A fourth strand is needed. In addition to parliamentary non-cooperation, protests, strikes, that fourth strand is the transformation of the Labour Party into a living, democratic, intelligent party, where policies are made through debate at every level of the party and the trade unions, rather than being handed down by clever officials. The 8 June manifesto was a great step forward, but it is not enough. It leaves huge gaps. What about public ownership of the banks, whose profit-greedy machinations can wreck everything? What about freeing unions from the Thatcher anti-union laws as well as Cameron’s? What about workers’ control in industry? What about the international dimension?

Back in the 1970s, an Italian writer put a basic truth well: “The fact that we cannot spell out the alternative does not necessarily mean that it does not exist. It exists as a murmuring among the proletariat”. He paraphrased a revolutionary anarchist from the time of the Spanish Revolution of 1936-7: “The bourgeoisie might blast and ruin its own world before it leaves the stage of history. We carry a new world here, in our hearts. That world is growing in this minute”. The murmuring grows louder. The job of socialists is to help it raise itself to a triumphant shout.

Labour should fight for free movement

“Undoubtedly”, reports the Guardian (10 July), “the prime minister will need the support of the Labour front bench to implement Brexit”. The Tories should not get that support. May’s is a “hard”, mean Brexit. It blocks people’s free movement between Britain and Europe. It offers EU citizens currently working and living in Britain a second-class-citizen future so limited that MEPs from all the European Parliament’s main political groups have said they will veto the Brexit deal unless that is improved. It restores trade barriers, with a vague promise of conjuring up new trade openings elsewhere. It points towards cutting the protections which workers in Britain have got through EU harmonisation, so as to make the newly-walled-off British economy a “competitive” destination for global capital.

Nothing from the 23 June 2016 referendum obliges Labour to support that Brexit. In fact Labour says it opposes that Brexit. But Labour backed the Tories in the Article 50 vote. After continuing to speak out for free movement for some months after 23 June 2016, Jeremy Corbyn eventually fell into line with his right-wing deputy Tom Watson. The argument from Watson and his like is that the referendum vote created a democratic mandate which Labour must respect. For the Tories in office to take a skewed snapshot vote and interpret it as a blank cheque for their interpretation is not democracy.

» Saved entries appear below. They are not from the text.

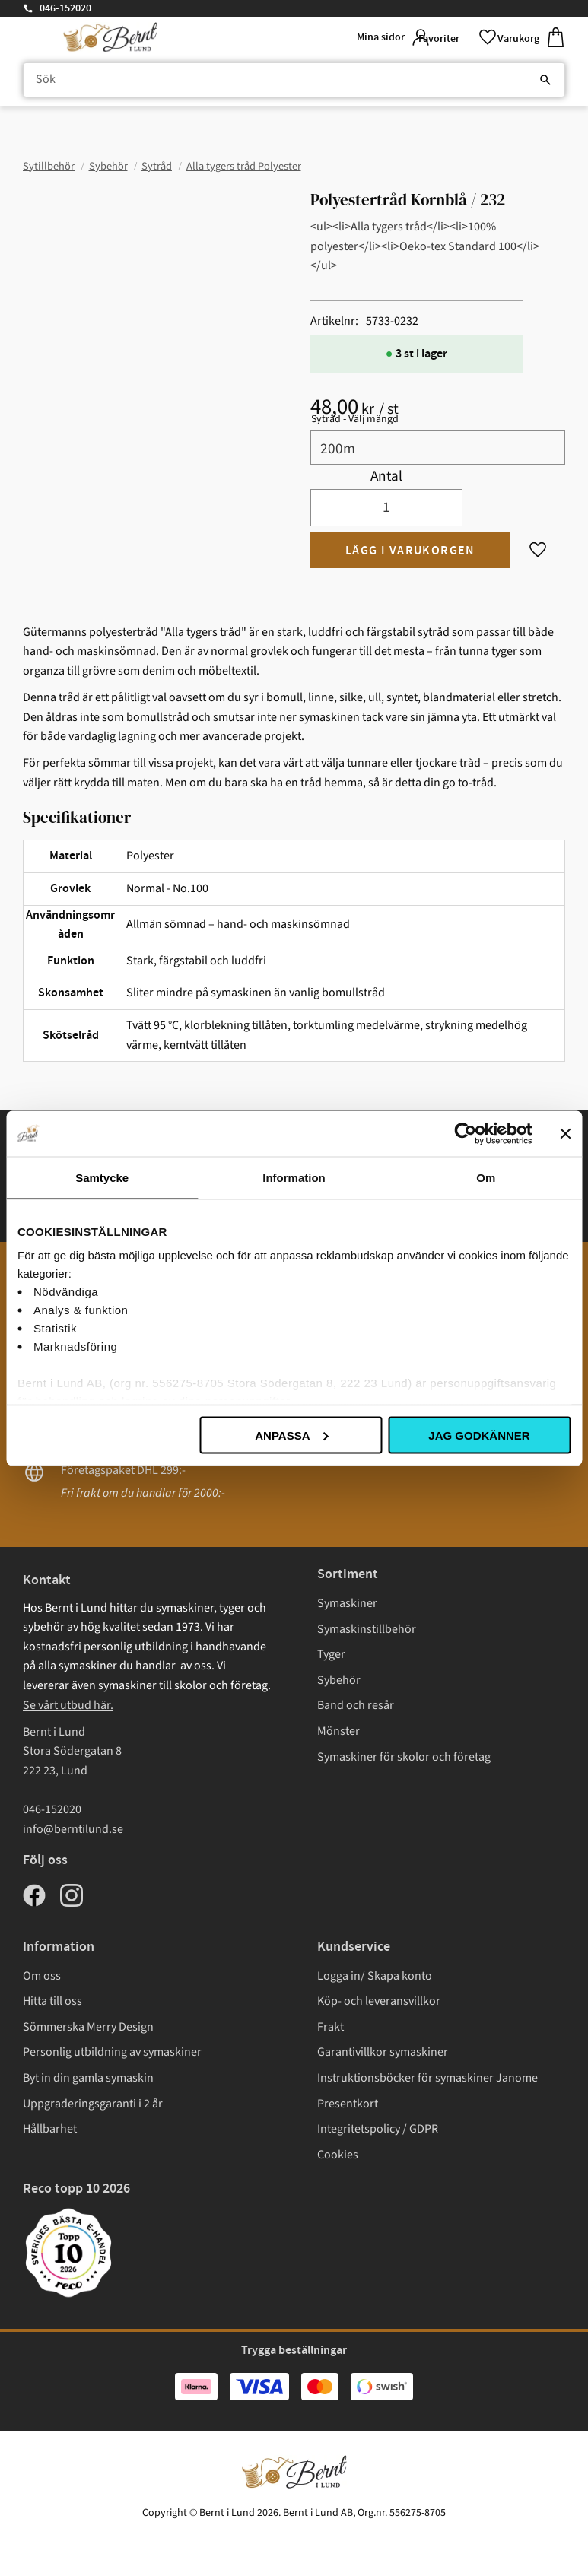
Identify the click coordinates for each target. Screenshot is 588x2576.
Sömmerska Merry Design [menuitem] (88, 2027)
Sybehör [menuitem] (339, 1680)
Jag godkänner (478, 1434)
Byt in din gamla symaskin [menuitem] (88, 2077)
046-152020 (65, 8)
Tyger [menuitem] (331, 1654)
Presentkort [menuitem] (347, 2103)
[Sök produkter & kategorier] (294, 80)
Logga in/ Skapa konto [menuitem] (374, 1976)
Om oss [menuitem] (42, 1976)
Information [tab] (294, 1176)
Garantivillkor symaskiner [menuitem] (382, 2052)
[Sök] (545, 80)
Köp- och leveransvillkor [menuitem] (378, 2001)
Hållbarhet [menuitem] (50, 2128)
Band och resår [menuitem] (355, 1705)
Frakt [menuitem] (330, 2027)
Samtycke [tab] (102, 1176)
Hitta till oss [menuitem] (52, 2001)
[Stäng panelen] (565, 1133)
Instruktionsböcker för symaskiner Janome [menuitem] (427, 2077)
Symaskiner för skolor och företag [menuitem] (404, 1757)
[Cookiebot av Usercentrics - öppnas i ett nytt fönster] (465, 1133)
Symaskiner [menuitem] (347, 1603)
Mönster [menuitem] (338, 1731)
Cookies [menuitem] (337, 2154)
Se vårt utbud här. (68, 1705)
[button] (452, 38)
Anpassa (291, 1434)
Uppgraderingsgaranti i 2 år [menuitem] (93, 2103)
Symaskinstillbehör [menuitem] (366, 1629)
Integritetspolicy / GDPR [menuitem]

Democracy is an open and ongoing process in which a majority collective will is formed, adjusted, implemented, with always the possibility of minorities arguing back and becoming majorities. On the latest poll, 44% think the 23 June majority was right, 45% wrong. Only 26% expect the government to get a good deal. 31% expect a poor deal and 15% no deal at all. (So nearly half of those supporting Brexit expect a bad outcome from it!) Asked to choose between barriers against immigration from Europe and free trade, people went 58% for trade-plus-immigration against 42% for barriers. (YouGov, 23 June). One poll (Survation, 18 June) has shown a majority for a second referendum, on the eventual deal, though others show majorities against that.

In the event of an impasse in Parliament — and Labour should aim for that! — a second referendum would probably become unavoidable and popular. If it comes, it should give the right to vote to 16-17 year olds and to EU citizens living in Britain, the people most concerned. Labour’s studied ambiguity — opposing free movement, but setting that message to pro-migrant music; pledging to support Brexit, but appearing as the party of “soft” Brexit; accepting exit from the single market, but wanting to get (how?) the same advantages as the single market — that studied ambiguity seems to have “worked” electorally, for the moment. But politics is not just about what seems to work for a moment. It is about principle and consistency.